### Instructions for the task:
Return the material exactly, first line through the line containing "Азотні добрива", and nothing more. Pictures stay out.

### Material to process:
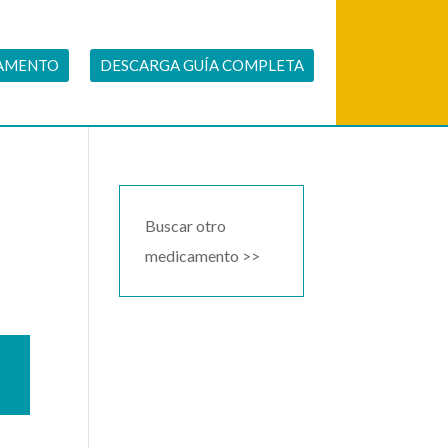
CAMENTO
DESCARGA GUÍA COMPLETA
Buscar otro
medicamento >>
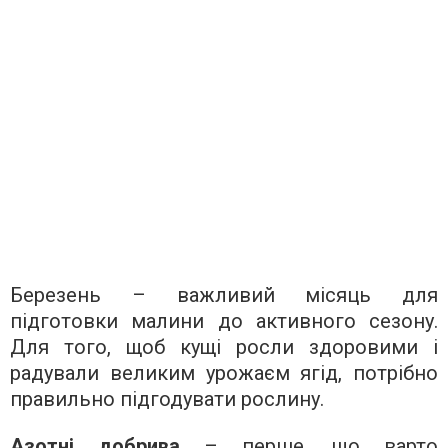
Березень – важливий місяць для
підготовки малини до активного сезону.
Для того, щоб кущі росли здоровими і
радували великим урожаєм ягід, потрібно
правильно підгодувати рослину.
Азотні добрива
– перше, що варто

### Response area:
CAMENTO
DESCARGA GUÍA COMPLETA
Buscar otro
medicamento >>
Березень – важливий місяць для
підготовки малини до активного сезону.
Для того, щоб кущі росли здоровими і
радували великим урожаєм ягід, потрібно
правильно підгодувати рослину.
Азотні добрива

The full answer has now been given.